En interrogeant ainsi la possibilité d’accroître l’efficience d’usage
d’un parc immobilier public et privé sur un territoire donné, Soliha
Nouvelle Aquitaine crée un modèle vertueux générateur d’efficience
sociale pour des bénéficiaires souvent mal logés. Eviter la construction
de nouvelles unités améliore par ailleurs l’efficience
environnementale. Et le modèle économique choisi permet une juste
répartition de la valeur entre les acteurs impliqués, créant de fait une
efficience monétaire bien réelle. Une innovation prometteuse qui
n’aurait pas pu voir le jour sans une connaissance fine, par
l’organisation, de son tissu local et des réseaux d’acteurs présents ;
sans un ensemble de compétences techniques couplées à des compétences en
médiation sociale ; sans une forte capacité à créer de la confiance
entre les parties prenantes mobilisées ; et sans maîtriser sa chaîne
d’intervention pour garantir le bon fonctionnement du modèle (soit une
qualité de coopération entre les intervenants). Autant de ressources
immatérielles dont le développement est un levier de gain d’efficience
significatif.
Le poids des ressources immatérielles
Et le développement de ces ressources immatérielles nécessite des
investissements immatériels et des temps de régulation. Or, ceux-ci
résistent très mal aux politiques de réduction de coûts, et ce pour
plusieurs raisons.
Premièrement, l’immatériel est évaluable et non mesurable. En outre,
s’il produit des effets immédiats, il produit aussi des effets différés
dans le temps et se fraye un chemin peu traçable dans des systèmes
d’acteurs élargis. Tentez, par exemple, de mesurer le retour sur
investissement d’une formation et d’identifier auprès de qui et à quelle
vitesse le savoir aura circulé. Quel défi lorsque l’on sait que
participants et non participants peuvent parler de cette formation entre
eux dans leurs milieux professionnels mais aussi personnels,
aujourd’hui, demain ou dans six mois, et rebondir sur les idées des uns
et des autres pour les faire évoluer et les améliorer afin d’agir in
fine de manière plus pertinente ou d’innover.
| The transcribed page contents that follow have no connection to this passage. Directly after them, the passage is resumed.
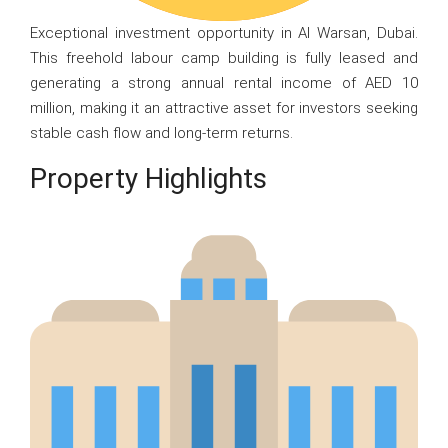
Exceptional investment opportunity in Al Warsan, Dubai.
This freehold labour camp building is fully leased and
generating a strong annual rental income of AED 10
million, making it an attractive asset for investors seeking
stable cash flow and long-term returns.
Property Highlights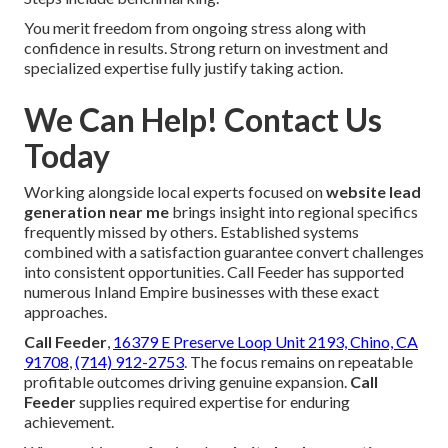
You merit freedom from ongoing stress along with
confidence in results. Strong return on investment and
specialized expertise fully justify taking action.
We Can Help! Contact Us
Today
Working alongside local experts focused on
website lead
generation near me
brings insight into regional specifics
frequently missed by others. Established systems
combined with a satisfaction guarantee convert challenges
into consistent opportunities. Call Feeder has supported
numerous Inland Empire businesses with these exact
approaches.
Call Feeder
,
16379 E Preserve Loop Unit 2193, Chino, CA
91708
,
(714) 912-2753
. The focus remains on repeatable
profitable outcomes driving genuine expansion.
Call
Feeder
supplies required expertise for enduring
achievement.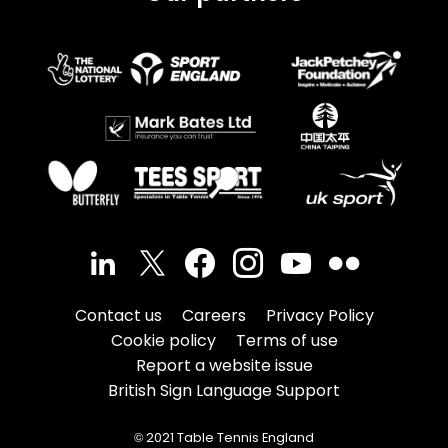
Contact us
Careers
Privacy Policy
Cookie policy
Terms of use
Report a website issue
British Sign Language Support
© 2021 Table Tennis England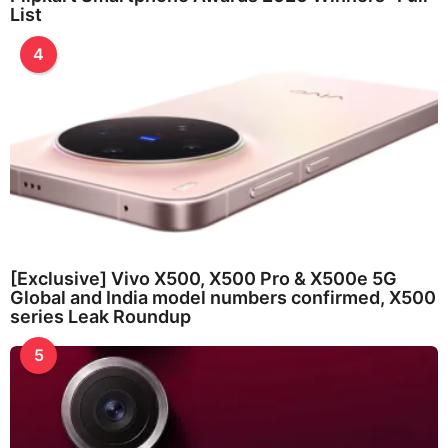
List
4
[Exclusive] Vivo X500, X500 Pro & X500e 5G
Global and India model numbers confirmed, X500
series Leak Roundup
5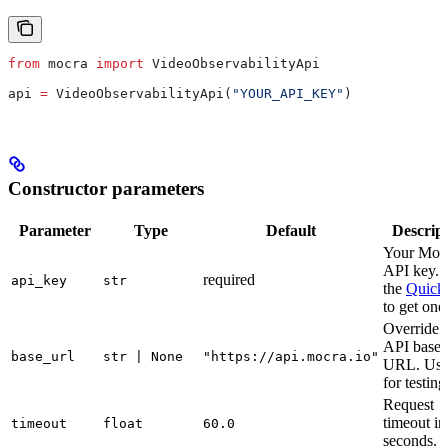
from
 mocra 
import
 VideoObservabilityApi
api 
=
 VideoObservabilityApi(
"YOUR_API_KEY"
)
Constructor parameters
Parameter
Type
Default
Descrip
Your Moc
API key. 
required
api_key
str
the
Quicks
to get one
Override 
API base
base_url
str | None
"https://api.mocra.io"
URL. Use
for testing
Request
timeout in
timeout
float
60.0
seconds.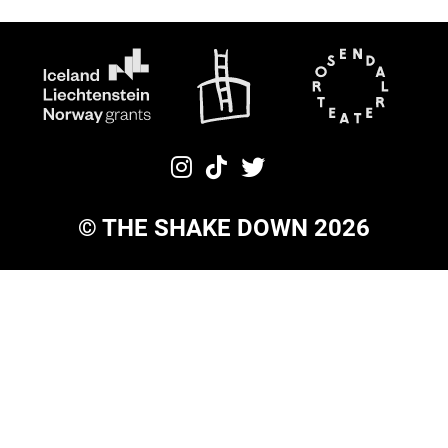
©
THE SHAKE DOWN
2026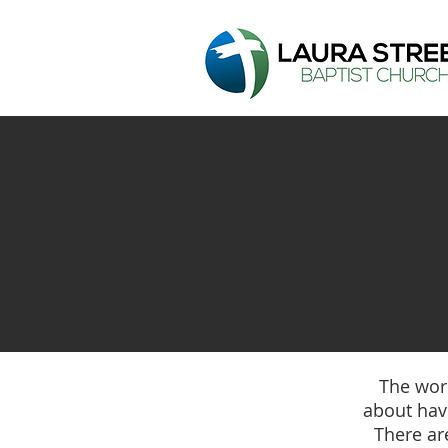
The word
about havi
There ar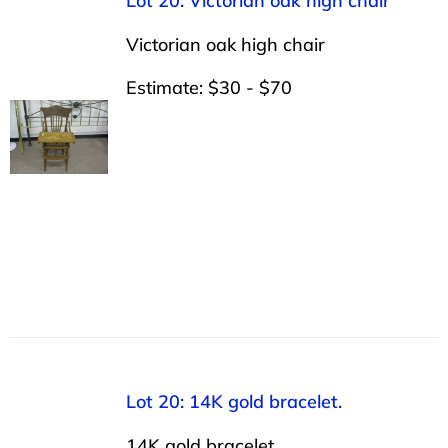
Lot 20: Victorian oak high chair
Victorian oak high chair
Estimate: $30 - $70
Lot 20: 14K gold bracelet.
14K gold bracelet.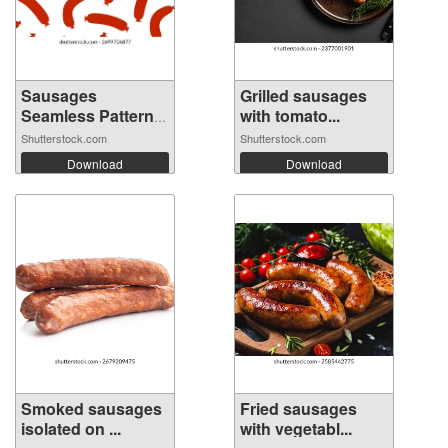
Sausages
Grilled sausages
Seamless Pattern
with tomato...
Ba...
Shutterstock.com
Shutterstock.com
Download
Download
Smoked sausages
Fried sausages
isolated on ...
with vegetabl...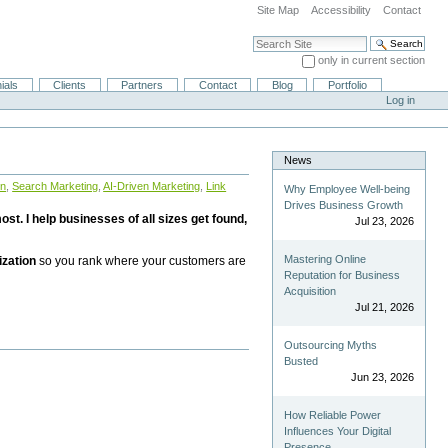
Site Map
Accessibility
Contact
Search Site
only in current section
Advanced Search…
ials
Clients
Partners
Contact
Blog
Portfolio
Log in
News
on
,
Search Marketing
,
AI-Driven Marketing
,
Link
Why Employee Well-being
Drives Business Growth
st. I help businesses of all sizes get found,
Jul 23, 2026
Mastering Online
ization
so you rank where your customers are
Reputation for Business
Acquisition
Jul 21, 2026
Outsourcing Myths
Busted
Jun 23, 2026
How Reliable Power
Influences Your Digital
Presence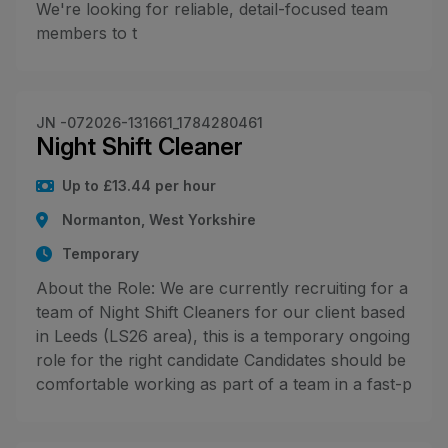
We're looking for reliable, detail-focused team
members to t
JN -072026-131661_1784280461
Night Shift Cleaner
Up to £13.44 per hour
Normanton, West Yorkshire
Temporary
About the Role: We are currently recruiting for a
team of Night Shift Cleaners for our client based
in Leeds (LS26 area), this is a temporary ongoing
role for the right candidate Candidates should be
comfortable working as part of a team in a fast-p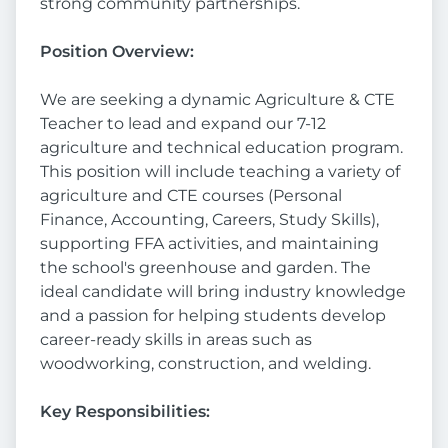
strong community partnerships.
Position Overview:
We are seeking a dynamic Agriculture & CTE
Teacher to lead and expand our 7-12
agriculture and technical education program.
This position will include teaching a variety of
agriculture and CTE courses (Personal
Finance, Accounting, Careers, Study Skills),
supporting FFA activities, and maintaining
the school's greenhouse and garden. The
ideal candidate will bring industry knowledge
and a passion for helping students develop
career-ready skills in areas such as
woodworking, construction, and welding.
Key Responsibilities: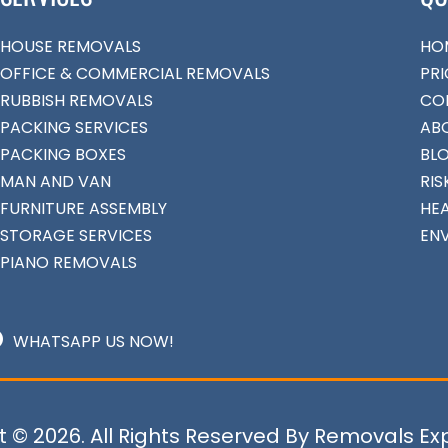
HOUSE REMOVALS
HO
OFFICE & COMMERCIAL REMOVALS
PRI
RUBBISH REMOVALS
CO
PACKING SERVICES
AB
PACKING BOXES
BL
MAN AND VAN
RIS
FURNITURE ASSEMBLY
HEA
STORAGE SERVICES
EN
PIANO REMOVALS
WHATSAPP US NOW!
 © 2026. All Rights Reserved By Removals Ex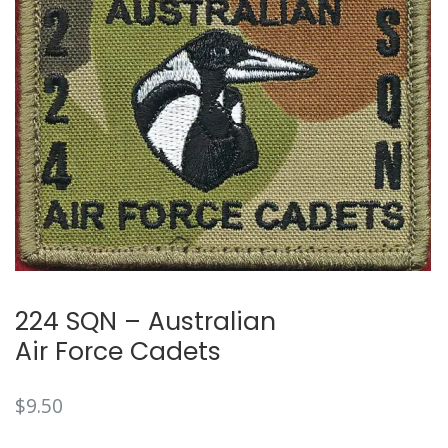
224 SQN – Australian
Air Force Cadets
$
9.50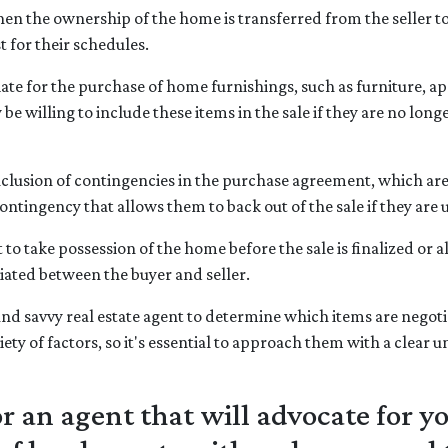
hen the ownership of the home is transferred from the seller to
t for their schedules.
e for the purchase of home furnishings, such as furniture, app
be willing to include these items in the sale if they are no longe
clusion of contingencies in the purchase agreement, which are 
ntingency that allows them to back out of the sale if they are u
o take possession of the home before the sale is finalized or all
tiated between the buyer and seller.
nd savvy real estate agent to determine which items are negotia
ety of factors, so it's essential to approach them with a clear
 an agent that will advocate for y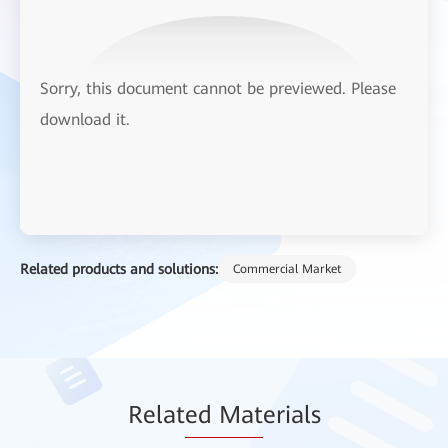
Sorry, this document cannot be previewed. Please
download it.
Related products and solutions:
Commercial Market
Relat
ed Mat
erials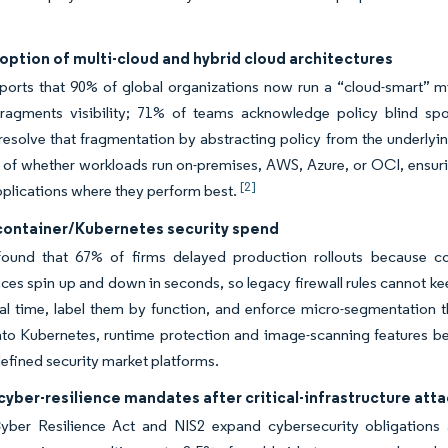
option of multi-cloud and hybrid cloud architectures
ports that 90% of global organizations now run a “cloud-smart” mi
 fragments visibility; 71% of teams acknowledge policy blind spo
resolve that fragmentation by abstracting policy from the underlyin
s of whether workloads run on-premises, AWS, Azure, or OCI, ensu
[2]
pplications where they perform best.
 container/Kubernetes security spend
ound that 67% of firms delayed production rollouts because co
ces spin up and down in seconds, so legacy firewall rules cannot k
al time, label them by function, and enforce micro-segmentation th
nto Kubernetes, runtime protection and image-scanning features be
efined security market platforms.
cyber-resilience mandates after critical-infrastructure att
ber Resilience Act and NIS2 expand cybersecurity obligations a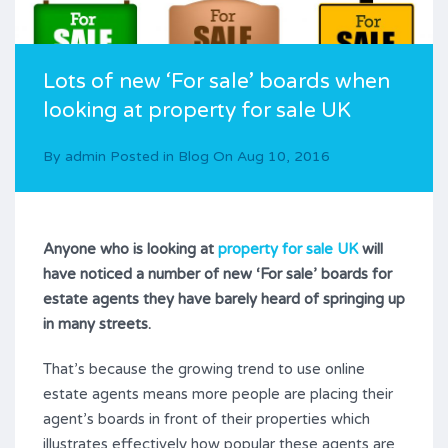
Lots of new ‘For sale’ boards when
looking at property for sale UK
By
admin
Posted in
Blog
On
Aug 10, 2016
Anyone who is looking at
property for sale UK
will
have noticed a number of new ‘For sale’ boards for
estate agents they have barely heard of springing up
in many streets.
That’s because the growing trend to use online
estate agents means more people are placing their
agent’s boards in front of their properties which
illustrates effectively how popular these agents are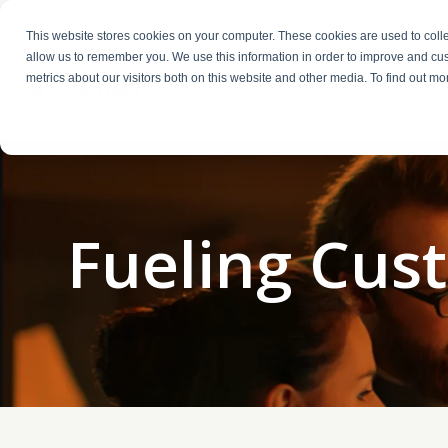
This website stores cookies on your computer. These cookies are used to colle
allow us to remember you. We use this information in order to improve and cu
metrics about our visitors both on this website and other media. To find out m
Fractional Executives
Fueling Cus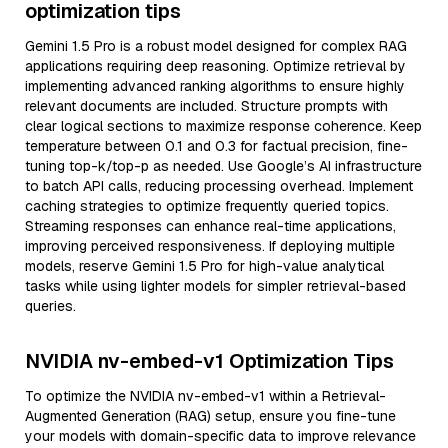
optimization tips
Gemini 1.5 Pro is a robust model designed for complex RAG
applications requiring deep reasoning. Optimize retrieval by
implementing advanced ranking algorithms to ensure highly
relevant documents are included. Structure prompts with
clear logical sections to maximize response coherence. Keep
temperature between 0.1 and 0.3 for factual precision, fine-
tuning top-k/top-p as needed. Use Google’s AI infrastructure
to batch API calls, reducing processing overhead. Implement
caching strategies to optimize frequently queried topics.
Streaming responses can enhance real-time applications,
improving perceived responsiveness. If deploying multiple
models, reserve Gemini 1.5 Pro for high-value analytical
tasks while using lighter models for simpler retrieval-based
queries.
NVIDIA nv-embed-v1 Optimization Tips
To optimize the NVIDIA nv-embed-v1 within a Retrieval-
Augmented Generation (RAG) setup, ensure you fine-tune
your models with domain-specific data to improve relevance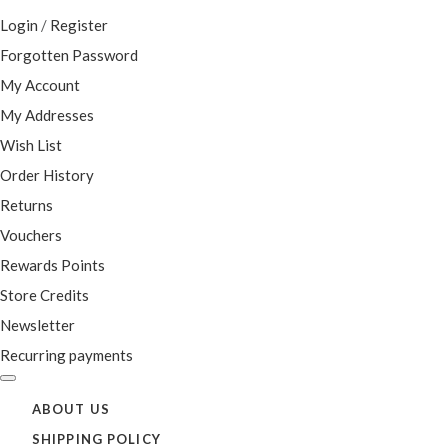
Login
/
Register
Forgotten Password
My Account
My Addresses
Wish List
Order History
Returns
Vouchers
Rewards Points
Store Credits
Newsletter
Recurring payments
ABOUT US
SHIPPING POLICY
Deuxièmement, les temps de régulation sont souvent vus par les
cost-killers comme des temps improductifs. Ces temps d’échanges,
permettant aux uns et aux autres de se synchroniser et de tirer parti
des retours d’expérience de chacun sont pourtant fondamentaux dans la
construction et la consolidation de ressources immatérielles
pertinentes. Ils sont hélas généralement interrompus ou rendus
impossibles par les politiques de réduction des coûts.
Troisièmement, l’approche systématique de réduction des coûts
maltraite les relations et dégrade la qualité des interactions.
Car ramener une relation et une interaction à son seul aspect monétaire
est rarement vécu comme satisfaisant de la part des acteurs impliqués.
Le désir de bien faire et de donner le meilleur de soi s’érode, la
qualité ne peut être maintenue, le rythme d’exécution et la pression
augmentent, rendant difficile voire impossible les temps de régulation
et dégradant alors la qualité de la coopération et, à terme, la
confiance. Ce sont toutes les ressources immatérielles dont les
organisations ont tant besoin qui s’affaiblissent alors, réduisant par
effet ricochet l’efficience économique avec laquelle les projets, les
plans d’actions et les stratégies se mettent en œuvre.
Finalement, si l’efficience économique s’avère être à l’origine de
meilleurs résultats financiers, ce n’est pas en l’abordant
prioritairement sous l’angle monétaire en réduisant des postes de
charges, mais en s’appuyant plutôt sur elle pour nourrir un processus
d’innovation qui va permettre d’améliorer les modèles économiques ou
accroître la valeur ajoutée des projets, et donc générer de meilleurs
résultats financiers. Subtile, la nuance est pourtant bien réelle.